Pub Date : 2024-12-06eCollection Date: 2024-01-01DOI: 10.21037/med-24-32
Yonatan Dollin, Jorge A Munoz Pineda, Lily Sung, Farnaz Hasteh, Monica Fortich, Amanda Lopez, Keriann Van Nostrand, Niral M Patel, Russell Miller, George Cheng
Background and objective: Diagnosis of pathology in the mediastinum has proven quite challenging, given the wide variability of both benign and malignant diseases that affect a diverse array of structures. This complexity has led to the development of many different non-invasive and invasive diagnostic modalities. Historically, diagnosis of the mediastinum has relied on different imaging modalities such as chest X-ray, computed tomography (CT), magnetic resonance imaging, and positron emission topography. Once a suspicious lesion was identified with one of these techniques, the gold standard for diagnosis was mediastinoscopy for diagnosis and staging of disease. More recently, many minimally invasive techniques such as CT-guided biopsy, endobronchial ultrasound with transbronchial needle aspiration, and endoscopic ultrasound with fine needle aspiration have revolutionized the diagnosis of the mediastinum. This review provides a comprehensive analysis of all the modalities available for diagnosing mediastinal disease with an emphasis on bronchoscopic techniques.

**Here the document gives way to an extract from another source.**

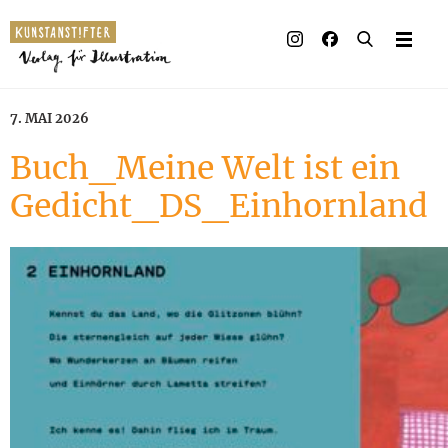
7. MAI 2026
Buch_Meine Welt ist ein
Gedicht_DS_Einhornland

Methods: Literature search was performed via the PubMed database. We included all types of articles and study designs, including original research, meta-analyses, reviews, and abstracts.

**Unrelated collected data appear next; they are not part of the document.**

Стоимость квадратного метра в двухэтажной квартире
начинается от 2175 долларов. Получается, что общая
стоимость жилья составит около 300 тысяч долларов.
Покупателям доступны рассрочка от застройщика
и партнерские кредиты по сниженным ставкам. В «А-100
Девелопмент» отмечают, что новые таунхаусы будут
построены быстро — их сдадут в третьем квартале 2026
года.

Key content and findings: Minimally invasive techniques such as endobronchial ultrasound-transbronchial needle aspiration (EBUS-TBNA) and endoscopic ultrasound-fine needle aspiration (EUS-FNA) have demonstrated high diagnostic yield and low complication rate and have made a significant difference in the time to diagnosis and lives of patients. There continues to be innovation in the field of bronchoscopy with the development of new technologies such as confocal laser endomicroscopy, optical coherence tomography, and artificial intelligence.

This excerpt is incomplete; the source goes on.